In my last post, I:
- Made an argument that data promises to greatly improve (quality, effectiveness and efficiency) both the products that companies offer and business operations making companies that exploit what their data has to offer more competitive;
- Suggested that there are issues that inhibit a company’s ability to take advantage of this basic built-in resource; and
- Implied that not taking advantage of the data would be negligent and that the use of data will become necessary to be competitive going forward.
In this post, I suggest steps (on a macro and micro level) that we can take to improve their ability to tap into this resource. The items are listed in order of importance, in each category respectively:
- Acknowledge data analytics for what it is: 1) a mechanism to continuously improve business performance; 2) a productive strategy to extend and supplement your product offerings; and finally 3) a potential source of serious revenue. Data analytics is a triple threat and understanding its potential is the first step to exploiting it;
- Produce a unified definition of analytics. This is an ongoing process because the components that define the different approaches to analytics are constantly changing. But, without a complete and well-defined description of what analytics (both process and structure) is, it is difficult for practitioners to critically evaluate the potential tools as they work to apply the best techniques to the challenge at hand;
- Develop methodologies that are designed for both business and technical participants. A good methodology provides a shared approach (which is important for a multidisciplinary team, which is required to fully exploit the potential of analytics) that effectively guides the team through the steps necessary to consistently produce the best outcomes;
- We need to enhance data science training to include the kinds of tools that process consultants use to understand and reengineer business processes. This initiative has two targets:
- Making the data science domain experts more capable of analyzing business processes (working with business people to find the high yield opportunities) with a view towards applying their core training and experience (in data science) to the challenges at hand. This effort would focus on teaching the basics (and more advanced aspects as necessary) of business process reengineering which are key to introducing new technologies in ways that impact business processes and produce good outcomes.
- Provide data scientists the training and (more importantly) experience that will enable them to effectively collaborate with senior business leaders to strategies and tactics that support the incorporation of data analytics into the mission critical business processes and marquee products. This effort would focus on teaching advanced consulting skills. There is too much order taking and too little multidimensional (i.e. high value) consulting taking place.

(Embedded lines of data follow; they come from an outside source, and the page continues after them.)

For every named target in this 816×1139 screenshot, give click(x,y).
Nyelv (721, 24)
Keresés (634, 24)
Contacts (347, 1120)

My experience at PwC suggests that only 1 in 100 smart analysts will be able to master both the domain expertise (in this case data science) and the art of being able to collaborate with senior management. So, the process takes a substantial investment. It requires both training and mentoring. Many professional services firms have programs that can be the model for this kind of initiative and I would suggest that parts of it could be embedded in both college and graduate level programs, but it is clearly work that will need to be carried on long after graduation.
- Eliminate the stigma of technical subjects (especially data-related) being geeky from corporate culture. General managers (junior and senior) must be able and willing to participate in discussions that have substantial technically content. Some of my most productive collaborations with senior managers were the ones who were willing to engage in discussions of technology as being necessary components to the success of their overall business/product strategy. The most notable was with Pat Allin where we exchanged ideas and wove together solutions that addressed strategic business issues in innovative (through the use of technology) ways.

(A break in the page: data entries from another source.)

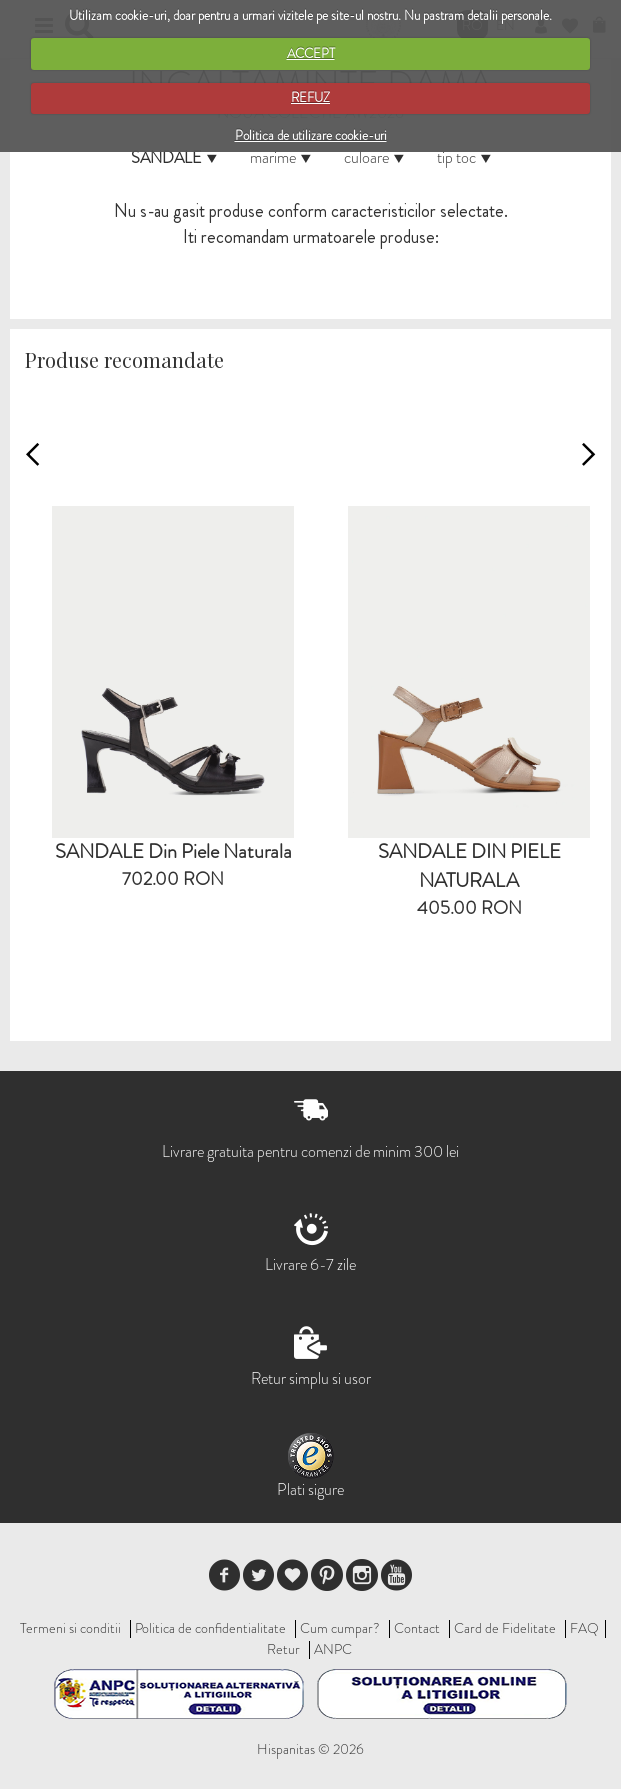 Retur (283, 1649)
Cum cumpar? (340, 1628)
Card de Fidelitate (505, 1628)
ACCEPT (311, 53)
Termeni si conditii (70, 1628)
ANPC (333, 1649)
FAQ (584, 1628)
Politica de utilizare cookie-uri (311, 135)
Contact (417, 1628)
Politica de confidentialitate (210, 1628)
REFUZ (310, 97) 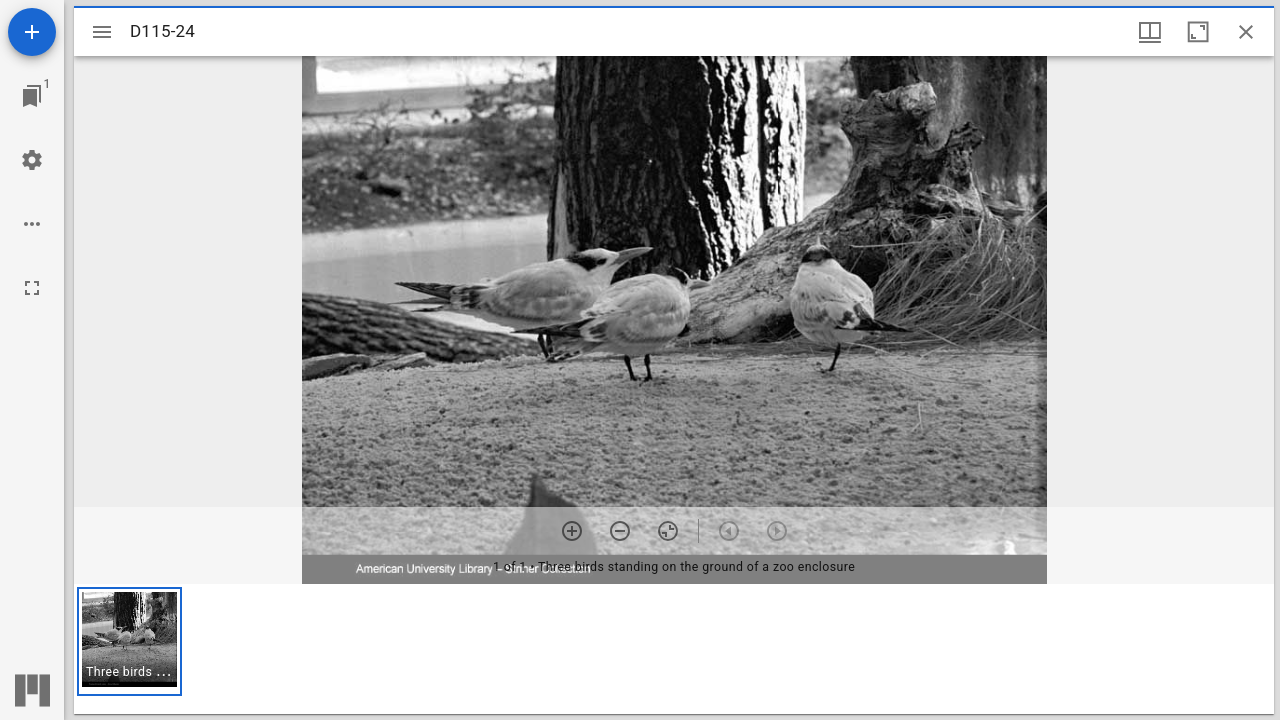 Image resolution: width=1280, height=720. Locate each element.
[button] (129, 641)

- Assign responsibility for this initiative to a senior member of your business management team. Make their responsibility (measurable goals and objectives) for the development of the initiatives associated with exploiting your data assets. This should include: bootstrapping the initiative (see following bullet points) and then ensuring that data becomes an integral part of the thought process every time a product is being developed/enhanced or someone is looking at business processes with an eye toward improving quality, effectiveness or efficiency.
- Develop a data strategy. Take the time to understand what data assets you have, where you are with regard to exploiting them and where you would like to be 1, 3 and 5 years from now. This is not a small task. Some of the data assets will almost certainly be in place and benefits of exploiting them will be obvious. Others will not be so easy to identify—and this is where the gold might be. They will require that operational systems start collecting data that is reasonably easy to cultivate, but is not currently being generated and collected.

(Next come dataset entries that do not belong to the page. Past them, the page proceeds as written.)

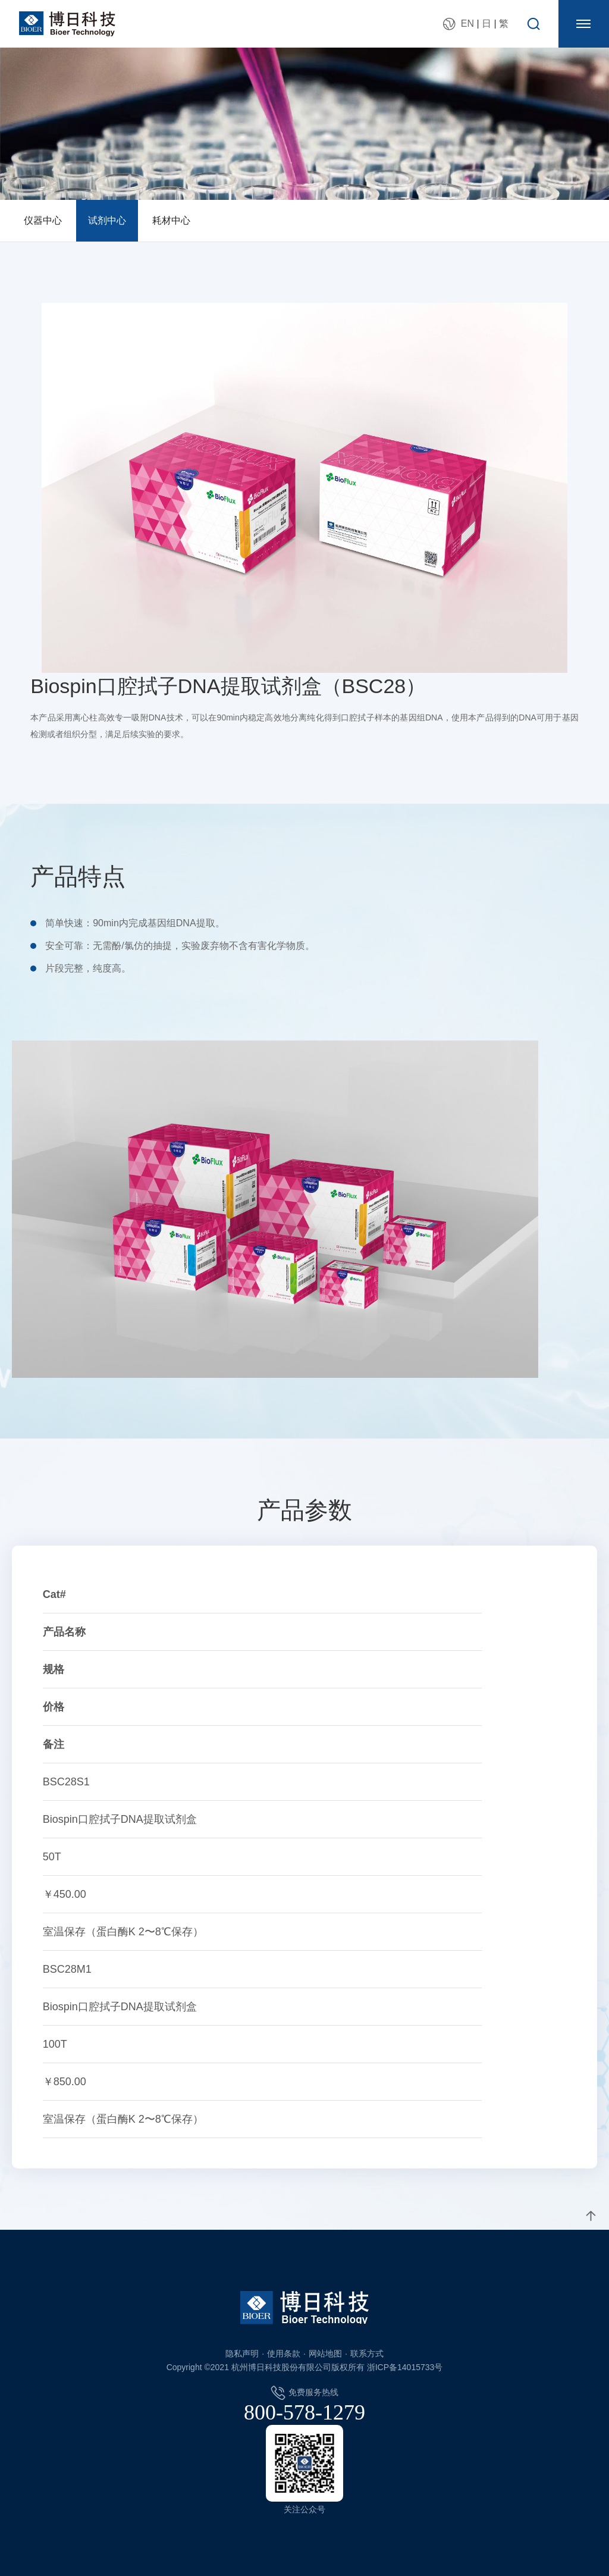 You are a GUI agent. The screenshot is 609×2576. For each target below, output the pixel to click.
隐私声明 (242, 2353)
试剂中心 (107, 220)
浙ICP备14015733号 (405, 2367)
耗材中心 (171, 220)
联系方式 (367, 2353)
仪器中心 (43, 220)
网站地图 (325, 2353)
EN (467, 23)
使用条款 (283, 2353)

At the end of the exercise (at a high level), you have an prioritized inventory of the assets you are going to develop, descriptions of what they are and how they will work as products or business process improvement opportunities, the resources you are going to need to execute on the strategy, the timeline for implementation and the ROI for each investment.
Make sure that senior management is involved in this work and understands the opportunity (to a reasonable level of detail) and buys off on the plan.
- Develop a strategy to attract, develop and retain top notch data scientists. The data game is just beginning. It will be big and it is a long-term play. If you are a smaller company, you might consider outsourcing this function to a partner (which means developing a relationship) who has the expertise and resources to work with you on your data-related initiatives.
- Bring together a multidisciplinary team (whose members have a defined time commitment to the effort) that can concentrate on data related initiatives, whether they are product development related or focused on improving the company’s operational ability to deliver high quality goods and services efficiently and effectively.
In closing I will state categorically (no ifs and or buts) that companies that miss the data analytics boat will be the losers. The winners will be those who embrace data and analytics as the powerful tools they are, embracing the data science disciplines necessary to succeed in the 21st century.